Florida passed the first constitutional amendment in 2002, prohibited the housing of pregnant sows in gestation crates. And now, Florida is marking up another first, with an appellate court decision affirming a ruling that awarded a producer $505,000 plus interest for improvements to his property that were made useless by the amendment.
Plaintiff Stephen Basford was one of two Florida farmers who used gestation crates at the time the amendment was passed. A year later, according to the evidence offered at trial, he shut down his operation, “unable to afford an estimated $600,000 in costs needed to stop using gestation stalls; other buildings and equipment on his farm were also unable to be used due to the functionally integrated nature of his business.”
In 2010, Basford filed an “inverse condemnation" lawsuit.
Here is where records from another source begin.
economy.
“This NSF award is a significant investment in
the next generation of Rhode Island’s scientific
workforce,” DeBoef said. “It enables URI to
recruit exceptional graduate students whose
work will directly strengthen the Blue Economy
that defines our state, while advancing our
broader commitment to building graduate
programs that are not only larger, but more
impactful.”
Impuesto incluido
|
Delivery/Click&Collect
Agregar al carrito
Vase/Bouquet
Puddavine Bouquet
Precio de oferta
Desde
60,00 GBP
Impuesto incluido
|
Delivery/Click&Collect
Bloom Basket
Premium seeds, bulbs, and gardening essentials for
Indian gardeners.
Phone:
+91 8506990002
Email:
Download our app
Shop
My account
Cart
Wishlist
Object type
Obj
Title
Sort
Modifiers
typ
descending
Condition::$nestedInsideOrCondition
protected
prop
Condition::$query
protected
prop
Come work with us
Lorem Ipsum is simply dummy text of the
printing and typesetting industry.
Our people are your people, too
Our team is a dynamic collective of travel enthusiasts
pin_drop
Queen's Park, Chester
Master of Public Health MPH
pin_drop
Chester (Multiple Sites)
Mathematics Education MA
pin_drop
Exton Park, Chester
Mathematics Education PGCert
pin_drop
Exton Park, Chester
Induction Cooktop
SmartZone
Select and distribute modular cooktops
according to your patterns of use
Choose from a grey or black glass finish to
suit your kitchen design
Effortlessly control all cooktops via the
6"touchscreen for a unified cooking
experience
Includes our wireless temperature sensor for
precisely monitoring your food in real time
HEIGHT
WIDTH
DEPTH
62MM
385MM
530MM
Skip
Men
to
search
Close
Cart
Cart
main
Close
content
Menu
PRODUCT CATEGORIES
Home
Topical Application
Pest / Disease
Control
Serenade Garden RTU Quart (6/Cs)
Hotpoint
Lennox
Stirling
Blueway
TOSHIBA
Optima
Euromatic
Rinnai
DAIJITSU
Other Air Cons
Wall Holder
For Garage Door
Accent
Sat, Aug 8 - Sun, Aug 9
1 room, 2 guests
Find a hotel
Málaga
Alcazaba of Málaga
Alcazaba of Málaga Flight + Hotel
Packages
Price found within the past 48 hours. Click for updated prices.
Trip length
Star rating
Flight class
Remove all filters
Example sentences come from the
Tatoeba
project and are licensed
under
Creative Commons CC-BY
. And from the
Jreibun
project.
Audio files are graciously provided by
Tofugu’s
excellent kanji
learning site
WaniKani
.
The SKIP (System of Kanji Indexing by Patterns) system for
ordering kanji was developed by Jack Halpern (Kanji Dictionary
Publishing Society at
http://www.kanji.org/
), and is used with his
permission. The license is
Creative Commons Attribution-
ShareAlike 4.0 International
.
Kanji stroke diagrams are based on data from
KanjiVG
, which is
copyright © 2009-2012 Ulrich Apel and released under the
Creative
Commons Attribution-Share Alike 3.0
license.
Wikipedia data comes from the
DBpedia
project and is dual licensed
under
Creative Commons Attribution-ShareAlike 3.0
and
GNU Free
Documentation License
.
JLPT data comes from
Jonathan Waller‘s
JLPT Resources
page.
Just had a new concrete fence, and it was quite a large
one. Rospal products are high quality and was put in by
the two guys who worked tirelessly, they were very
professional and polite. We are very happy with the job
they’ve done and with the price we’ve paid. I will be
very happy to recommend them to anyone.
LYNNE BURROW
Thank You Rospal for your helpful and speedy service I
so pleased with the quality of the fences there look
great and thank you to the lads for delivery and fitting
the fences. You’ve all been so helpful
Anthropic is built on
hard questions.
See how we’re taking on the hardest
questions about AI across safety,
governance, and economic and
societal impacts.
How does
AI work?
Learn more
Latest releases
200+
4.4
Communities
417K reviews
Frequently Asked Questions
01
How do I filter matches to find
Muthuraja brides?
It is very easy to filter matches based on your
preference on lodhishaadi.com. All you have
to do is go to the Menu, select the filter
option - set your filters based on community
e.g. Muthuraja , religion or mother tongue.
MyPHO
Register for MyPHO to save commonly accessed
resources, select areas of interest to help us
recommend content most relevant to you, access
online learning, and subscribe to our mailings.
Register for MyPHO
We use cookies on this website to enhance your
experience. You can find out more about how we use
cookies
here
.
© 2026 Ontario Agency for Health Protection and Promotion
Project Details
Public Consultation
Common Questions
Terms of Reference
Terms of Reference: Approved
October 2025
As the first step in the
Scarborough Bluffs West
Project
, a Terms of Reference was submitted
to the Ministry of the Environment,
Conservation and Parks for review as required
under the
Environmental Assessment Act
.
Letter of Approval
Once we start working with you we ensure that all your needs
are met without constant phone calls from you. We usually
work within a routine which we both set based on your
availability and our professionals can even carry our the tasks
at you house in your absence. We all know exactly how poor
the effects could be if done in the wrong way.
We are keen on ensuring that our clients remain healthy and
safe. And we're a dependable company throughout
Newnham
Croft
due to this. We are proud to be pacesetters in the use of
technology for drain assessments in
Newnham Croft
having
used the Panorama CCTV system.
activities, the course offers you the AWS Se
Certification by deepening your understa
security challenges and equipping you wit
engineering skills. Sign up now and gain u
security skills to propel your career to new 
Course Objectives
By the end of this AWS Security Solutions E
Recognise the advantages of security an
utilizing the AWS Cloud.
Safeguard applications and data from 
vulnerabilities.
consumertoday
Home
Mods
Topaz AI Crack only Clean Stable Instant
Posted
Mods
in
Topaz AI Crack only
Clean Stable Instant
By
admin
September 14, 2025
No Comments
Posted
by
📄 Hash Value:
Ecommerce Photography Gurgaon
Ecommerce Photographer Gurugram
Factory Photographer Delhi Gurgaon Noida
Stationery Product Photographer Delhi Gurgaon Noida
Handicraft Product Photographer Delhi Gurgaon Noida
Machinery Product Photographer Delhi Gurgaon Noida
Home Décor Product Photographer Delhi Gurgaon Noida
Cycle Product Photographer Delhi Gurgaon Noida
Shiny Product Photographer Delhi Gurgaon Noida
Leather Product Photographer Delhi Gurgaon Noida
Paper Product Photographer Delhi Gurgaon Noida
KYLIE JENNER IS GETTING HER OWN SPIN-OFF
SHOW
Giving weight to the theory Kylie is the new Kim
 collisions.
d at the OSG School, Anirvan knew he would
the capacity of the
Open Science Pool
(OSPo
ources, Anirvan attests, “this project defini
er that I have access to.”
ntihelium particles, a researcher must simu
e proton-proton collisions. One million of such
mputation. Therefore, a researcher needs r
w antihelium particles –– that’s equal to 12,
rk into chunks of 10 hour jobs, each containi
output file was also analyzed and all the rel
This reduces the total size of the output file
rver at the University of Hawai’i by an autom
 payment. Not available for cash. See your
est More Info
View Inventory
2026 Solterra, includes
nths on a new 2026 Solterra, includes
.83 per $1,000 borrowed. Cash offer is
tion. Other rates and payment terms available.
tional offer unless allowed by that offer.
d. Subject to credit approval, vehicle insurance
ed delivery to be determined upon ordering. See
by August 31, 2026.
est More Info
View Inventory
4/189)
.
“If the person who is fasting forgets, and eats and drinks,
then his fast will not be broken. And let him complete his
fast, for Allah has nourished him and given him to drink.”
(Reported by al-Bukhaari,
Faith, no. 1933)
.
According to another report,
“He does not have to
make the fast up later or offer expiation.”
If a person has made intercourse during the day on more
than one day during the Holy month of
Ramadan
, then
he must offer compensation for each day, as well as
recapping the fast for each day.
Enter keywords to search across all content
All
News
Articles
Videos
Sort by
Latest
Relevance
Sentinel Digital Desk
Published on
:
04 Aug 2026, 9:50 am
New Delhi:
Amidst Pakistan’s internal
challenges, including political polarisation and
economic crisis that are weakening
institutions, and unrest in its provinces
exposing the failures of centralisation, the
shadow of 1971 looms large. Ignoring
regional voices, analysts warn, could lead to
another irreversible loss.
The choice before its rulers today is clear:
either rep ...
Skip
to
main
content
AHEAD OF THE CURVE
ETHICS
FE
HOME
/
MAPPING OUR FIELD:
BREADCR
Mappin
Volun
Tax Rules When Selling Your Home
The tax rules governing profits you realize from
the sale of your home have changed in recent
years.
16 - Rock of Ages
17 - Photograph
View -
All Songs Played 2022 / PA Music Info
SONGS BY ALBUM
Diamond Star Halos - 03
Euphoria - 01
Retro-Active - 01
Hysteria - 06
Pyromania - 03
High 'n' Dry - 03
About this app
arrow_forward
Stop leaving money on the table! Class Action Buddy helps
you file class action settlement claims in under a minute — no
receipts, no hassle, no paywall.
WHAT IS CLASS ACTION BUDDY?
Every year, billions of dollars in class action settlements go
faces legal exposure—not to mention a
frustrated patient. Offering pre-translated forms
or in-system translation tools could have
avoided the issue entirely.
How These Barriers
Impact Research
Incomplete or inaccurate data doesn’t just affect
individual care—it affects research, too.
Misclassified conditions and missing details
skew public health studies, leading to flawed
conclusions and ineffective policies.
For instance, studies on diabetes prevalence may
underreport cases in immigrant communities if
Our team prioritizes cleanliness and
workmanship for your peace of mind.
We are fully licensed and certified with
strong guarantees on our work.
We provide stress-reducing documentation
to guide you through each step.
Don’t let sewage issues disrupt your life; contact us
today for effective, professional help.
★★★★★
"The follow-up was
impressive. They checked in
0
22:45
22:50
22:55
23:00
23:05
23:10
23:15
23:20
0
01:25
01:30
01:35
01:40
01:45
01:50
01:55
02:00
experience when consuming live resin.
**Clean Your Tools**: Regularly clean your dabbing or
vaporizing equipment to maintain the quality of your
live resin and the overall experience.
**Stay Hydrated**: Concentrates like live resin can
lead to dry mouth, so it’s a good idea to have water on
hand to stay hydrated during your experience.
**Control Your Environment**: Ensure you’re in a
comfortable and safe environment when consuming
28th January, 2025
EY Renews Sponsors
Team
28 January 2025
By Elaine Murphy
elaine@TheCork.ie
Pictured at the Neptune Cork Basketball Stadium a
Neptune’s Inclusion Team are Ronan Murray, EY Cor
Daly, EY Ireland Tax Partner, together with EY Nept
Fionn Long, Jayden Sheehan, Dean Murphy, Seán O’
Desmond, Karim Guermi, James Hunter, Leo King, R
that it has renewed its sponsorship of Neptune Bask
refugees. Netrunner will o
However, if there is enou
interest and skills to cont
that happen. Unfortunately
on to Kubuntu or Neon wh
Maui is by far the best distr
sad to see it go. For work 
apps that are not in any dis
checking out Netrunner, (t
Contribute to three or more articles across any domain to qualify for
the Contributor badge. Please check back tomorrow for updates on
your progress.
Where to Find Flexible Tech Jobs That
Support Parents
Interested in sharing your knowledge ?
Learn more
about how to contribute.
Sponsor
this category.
In the lawsuit, he did not seek compensation for any loss in value of the land itself, but instead for the loss of the improvements he had made (including a “breeding barn, a gestation barn where the gestation crates that were banned by the amendment were used, a farrowing barn with farrowing crates, two finishing barns, a feedmill and shelter equipped for storing and mixing feed, a lab/office with equipment for artificial insemination, four water wells with pumps to serve the barns and feedmill, clay lagoons for waste disposal, and a metal chute with hydraulic cylinders for lifting pigs into trailers for transport to market”).
Last week, the First District Court of Appeal, in a 2-1 decision, upheld Jackson County Circuit Judge John Fishel’s ruling in Basford’s favor. That opinion said Basford's operation “depended on raising a high volume of pigs for market, and his improvements were designed for that purpose.”
Further, the court relied on the trial judge’s acceptance of “Basford’s “testimony that his barns could not be used for any purpose other than raising pigs and that the wells and feedmill had no other practical purpose or use. The state offered no evidence below to refute (Basford's) testimony on alternative uses of the improvements. Nor has it argued on appeal that the improvements had any other purpose or that Basford could have converted to another type of pig-raising operation.”
However, dissenting judge Phil Padovano argued that “Basford didn't deserve compensation because his hog farm consisted of just four acres on a 318-acre farm. ‘We are obligated to evaluate the plaintiff's claim based on the effect this new constitutional provision had on the entire parcel of land, not just one structure on the land, or several acres of the land,’ Padovano wrote.”
The award of $505,000 plus interest was calculated based on the inability to use the improvements after November 2008, when the 2002 amendment took effect. A spokeswoman for the state attorney said that they are reviewing the ruling.